日建設計、中国最大規模の交通ハブ「深圳市西麗総合交通ハブ」の国際コンペに当選
TOD(公共交通志向型開発)開発が進む中国へ、日本のTOD技術を展開
「駅・まち・人・自然」をつなぎ、地域全体の付加価値を向上
株式会社日建設計(本社:東京都千代田区、代表取締役社長:大松敦)は、中国最大規模の交通ハブ「深圳市西麗総合交通ハブ」の国際コンペに当選しました。駅舎頂部と両側の都市がつながる「リボンシティ」というコンセプトのもと、「駅・まち・人・自然」を有機的につなぐことで、駅を基点に都市再生や地域活性化を図ります。本プロジェクトは2025年の完成を予定しています。

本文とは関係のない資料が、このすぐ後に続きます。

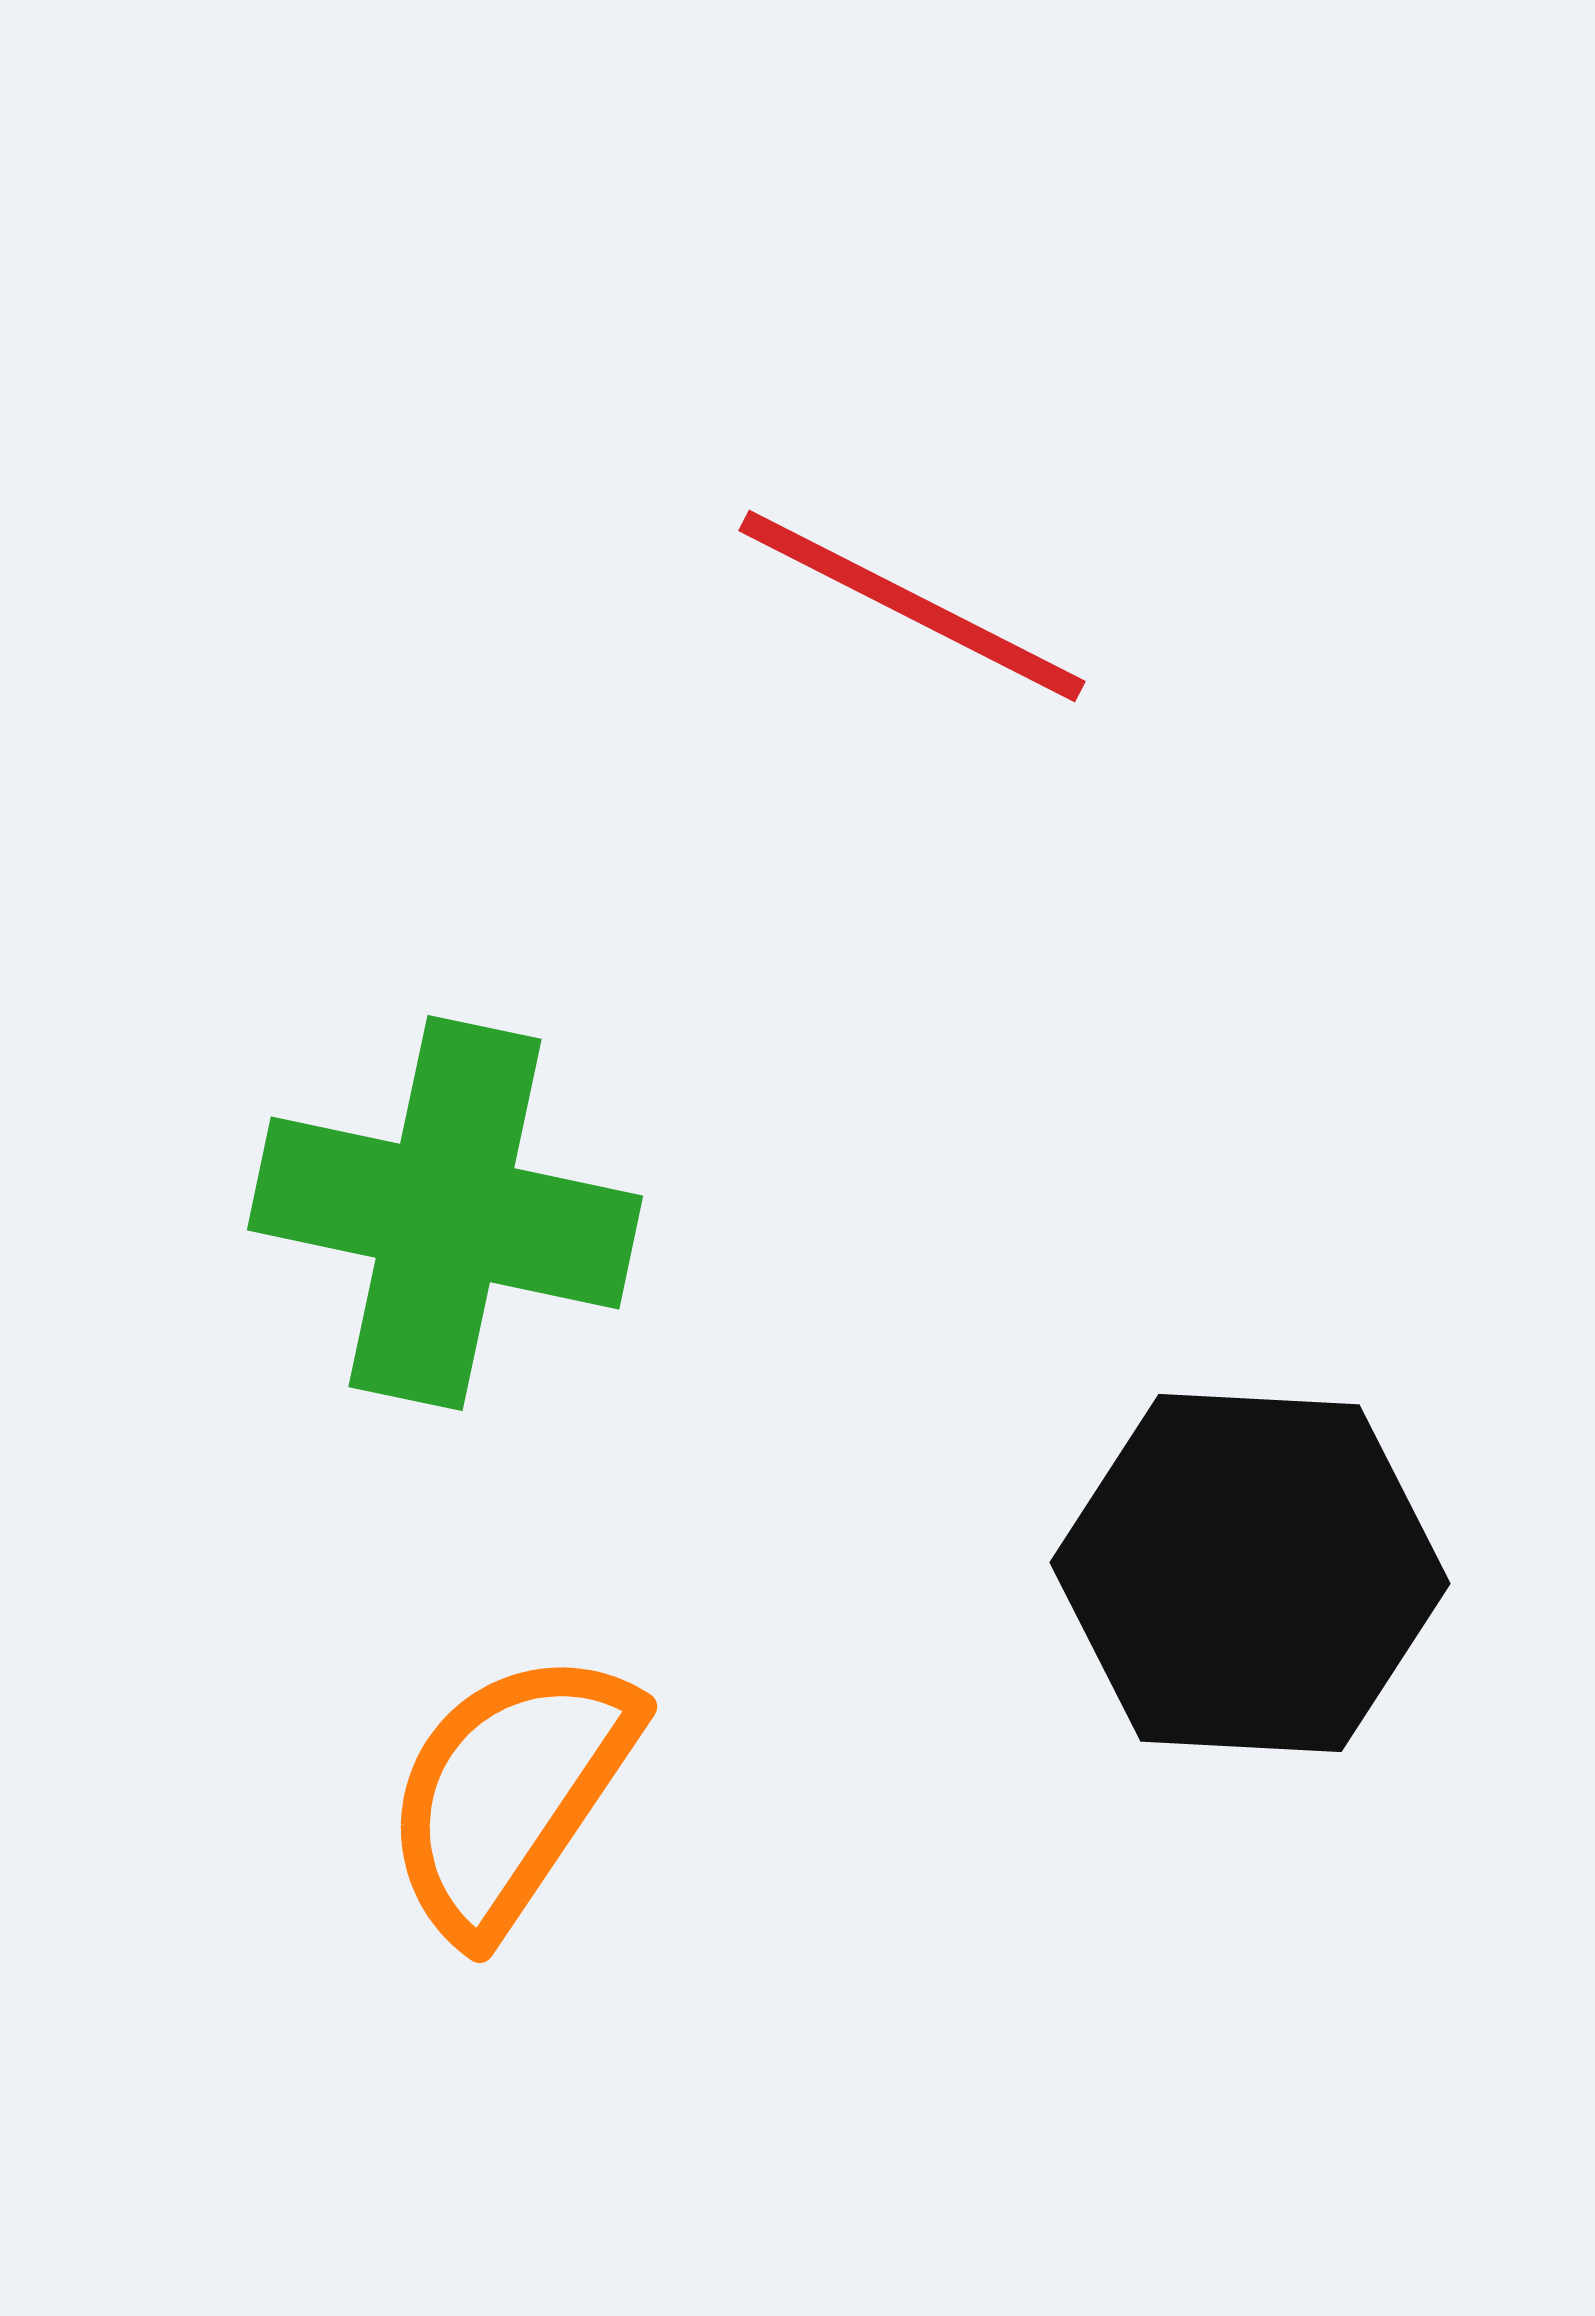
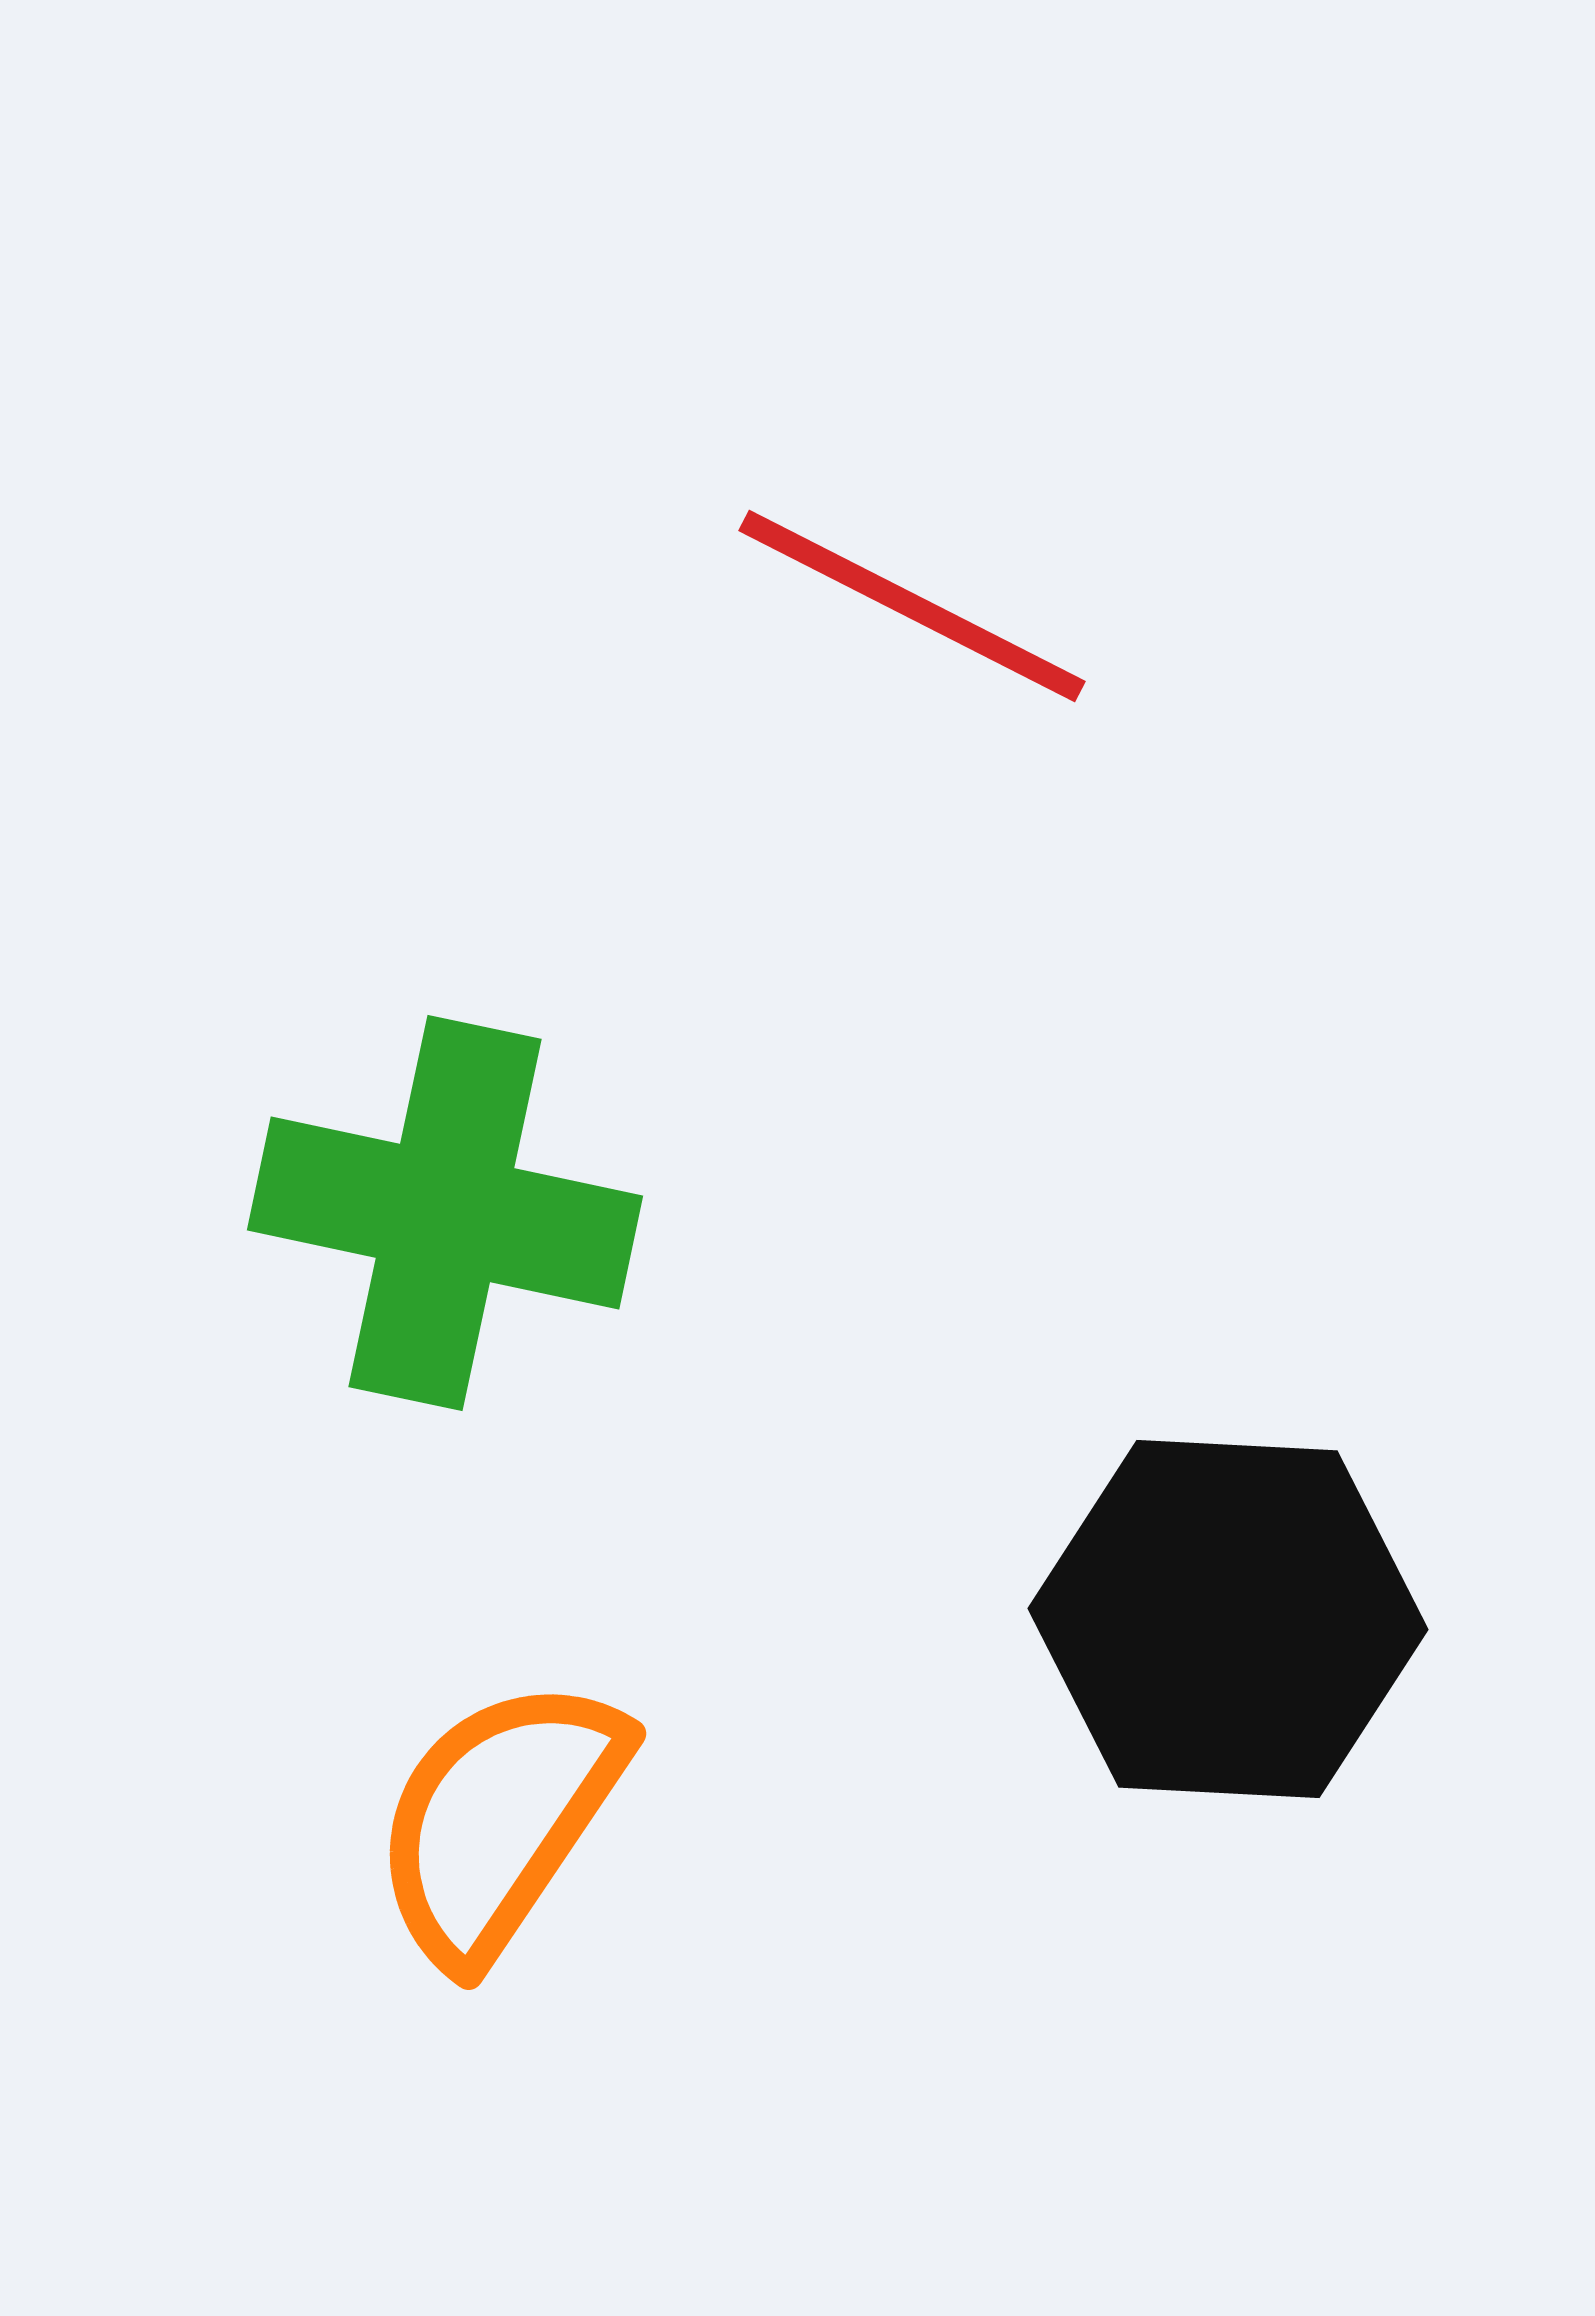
black hexagon: moved 22 px left, 46 px down
orange semicircle: moved 11 px left, 27 px down
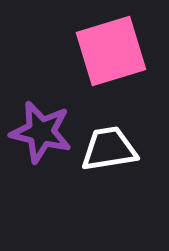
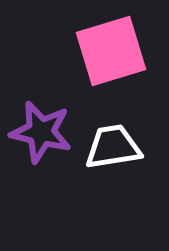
white trapezoid: moved 4 px right, 2 px up
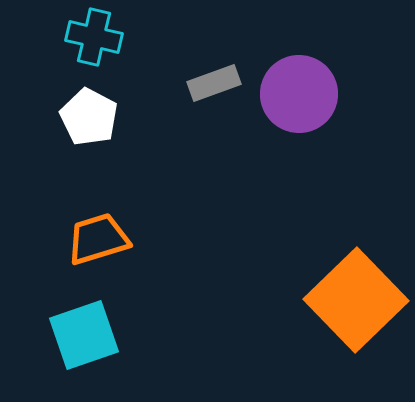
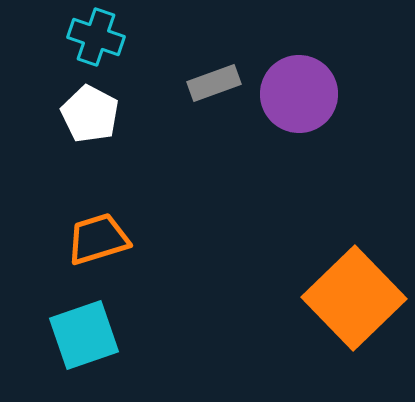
cyan cross: moved 2 px right; rotated 6 degrees clockwise
white pentagon: moved 1 px right, 3 px up
orange square: moved 2 px left, 2 px up
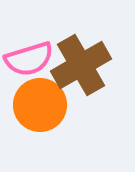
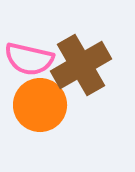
pink semicircle: rotated 30 degrees clockwise
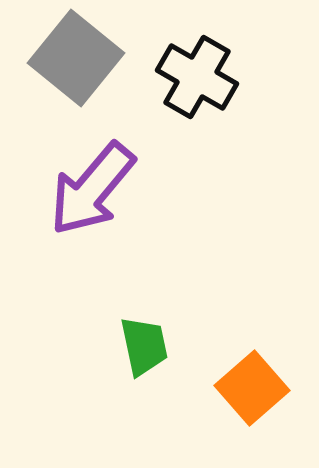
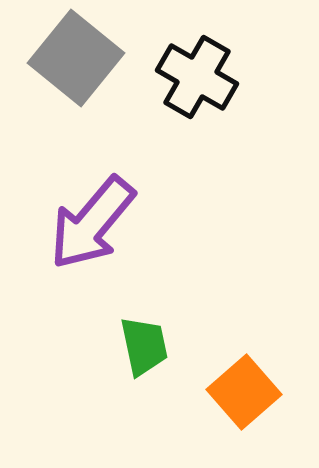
purple arrow: moved 34 px down
orange square: moved 8 px left, 4 px down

■日建設計の国内におけるTODプロジェクト実績と、世界への輸出ポテンシャル
日建設計はこれまで、多くの国内におけるTOD(公共交通志向型開発)プロジェクトに携わってきました。例えば現在、渋谷では駅・鉄道そのものの改良と、交通広場などの基盤施設整備、駅隣接地区の複数の都市再開発を同時に進めるプロジェクトが進行しています。また、地下鉄駅との直結により利便性と象徴性を高めた東京・六本木の泉ガーデンや、駅と交通広場、建築物を多層化した新横浜キュービックプラザなど、様々なTOD型プロジェクトを実践してきました。
近年、TODは日本国内だけでなく世界各国で注目されています。特に慢性的な交通渋滞を課題とする新興国の国々が、都市部での公共交通網建設とそれに沿ったTOD型都市づくりを政策の優先課題の一つに掲げ、公共交通の先進国から知恵を学ぼうとしています。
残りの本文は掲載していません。